Assoc. Prof. Shijian Lu
Nanyang Technological University, Singapore
Speech Title: Sustainable Artificial Intelligence via Data Generation and Knowledge Transfer
Abstract: Artificial intelligence (AI) has achieved great progress with the advance of deep learning technology in the past few years. This trend recently even accelerates thanks to the development of foundation models in different research areas such as computer vision, natural language processing, etc. On the other hand, training deep network models especially large-scale foundation models usually requires a huge amount of training data and computational resources, where sustainability has become one big concern due to the high costs in data collection and deep network training. This talk will share our recent work that aims to tackle the sustainability of AI and deep learning from two complementary perspectives. The first is data synthesis, aims to generate realistic and high-fidelity data that can be directly and effectively applied for deep network training. We have explored various approaches such as image composition, image style transfer, image editing, etc., and obtained very promising outcomes. The second is knowledge transfer, aiming to leverage previously learnt knowledge or annotated data to facilitate the handling of new tasks with minimal data collection and network training. For this perspective, we have designed a series of techniques on unsupervised domain adaptation, unsupervised model adaptation, domain generalization, etc.

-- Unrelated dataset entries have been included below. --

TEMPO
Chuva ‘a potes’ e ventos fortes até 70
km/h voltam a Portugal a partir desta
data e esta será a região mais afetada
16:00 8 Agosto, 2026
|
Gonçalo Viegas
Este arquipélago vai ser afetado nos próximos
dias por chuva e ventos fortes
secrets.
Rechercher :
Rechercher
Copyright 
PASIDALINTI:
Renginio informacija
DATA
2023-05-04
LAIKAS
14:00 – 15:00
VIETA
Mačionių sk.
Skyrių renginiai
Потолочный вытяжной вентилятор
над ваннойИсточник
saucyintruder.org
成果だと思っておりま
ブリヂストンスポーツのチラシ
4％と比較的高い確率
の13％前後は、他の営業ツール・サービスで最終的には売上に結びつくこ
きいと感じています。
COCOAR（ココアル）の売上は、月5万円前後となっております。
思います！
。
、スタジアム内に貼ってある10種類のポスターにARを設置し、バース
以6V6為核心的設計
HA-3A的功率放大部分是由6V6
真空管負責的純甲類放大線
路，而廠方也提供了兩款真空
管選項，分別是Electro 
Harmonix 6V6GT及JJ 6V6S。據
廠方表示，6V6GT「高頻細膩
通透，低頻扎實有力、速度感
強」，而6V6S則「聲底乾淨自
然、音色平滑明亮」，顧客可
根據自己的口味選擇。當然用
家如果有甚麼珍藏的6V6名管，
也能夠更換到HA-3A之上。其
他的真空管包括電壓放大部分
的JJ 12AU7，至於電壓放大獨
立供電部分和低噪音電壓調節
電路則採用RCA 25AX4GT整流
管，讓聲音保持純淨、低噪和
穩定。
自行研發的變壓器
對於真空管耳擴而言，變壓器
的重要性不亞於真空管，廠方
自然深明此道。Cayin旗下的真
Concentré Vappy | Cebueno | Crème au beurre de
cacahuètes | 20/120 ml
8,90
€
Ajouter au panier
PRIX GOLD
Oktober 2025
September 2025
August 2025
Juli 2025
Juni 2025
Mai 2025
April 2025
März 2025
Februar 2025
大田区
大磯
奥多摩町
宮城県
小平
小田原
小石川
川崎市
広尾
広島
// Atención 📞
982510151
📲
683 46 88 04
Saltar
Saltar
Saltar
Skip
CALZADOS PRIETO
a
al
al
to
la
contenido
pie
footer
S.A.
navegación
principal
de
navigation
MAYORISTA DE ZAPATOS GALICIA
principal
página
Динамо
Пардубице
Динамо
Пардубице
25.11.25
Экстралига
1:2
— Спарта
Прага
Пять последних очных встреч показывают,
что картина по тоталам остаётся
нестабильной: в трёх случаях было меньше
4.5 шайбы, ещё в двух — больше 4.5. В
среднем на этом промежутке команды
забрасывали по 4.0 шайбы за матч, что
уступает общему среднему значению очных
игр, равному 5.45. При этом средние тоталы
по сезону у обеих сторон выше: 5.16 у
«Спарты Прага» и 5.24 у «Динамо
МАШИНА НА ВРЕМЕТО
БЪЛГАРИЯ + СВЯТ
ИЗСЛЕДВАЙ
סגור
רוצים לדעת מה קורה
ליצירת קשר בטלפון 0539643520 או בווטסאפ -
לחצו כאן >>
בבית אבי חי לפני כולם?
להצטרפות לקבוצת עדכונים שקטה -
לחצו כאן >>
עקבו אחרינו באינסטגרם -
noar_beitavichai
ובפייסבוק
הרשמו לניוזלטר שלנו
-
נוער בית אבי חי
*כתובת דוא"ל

Short Bio: Prof Lu is an Associate Professor in the College of Computing and Data Science, Nanyang Technological University. He received his PhD in electrical and computer engineering from the National University of Singapore. His research interests include computer vision and deep learning. He has published more than 100 internationally refereed journal and conference papers and co-authored over 10 patents in these research areas. Before joining in NTU, he took several leadership roles in the Institute for Infocomm Research (I2R), the Agency for Science, Technology, and Research (A*SATR) in Singapore, including Head of Visual Attention Lab, Deputy Head of Satellite Department, etc. Dr Lu is currently an Associate Editor for the journals of Pattern Recognition (PR) and Neurocomputing. He has also served in the program committee of several international conferences such as the Area Chair of IEEE Conference on Computer Vision and Pattern Recognition (CVPR), Senior Program Committee of the International Joint Conferences on Artificial Intelligence (IJCAI) and AAAI Conference on Artificial Intelligence (AAAI), the General Chair of the IAPR International Workshop on Document Analysis System (DAS) in 2020, etc.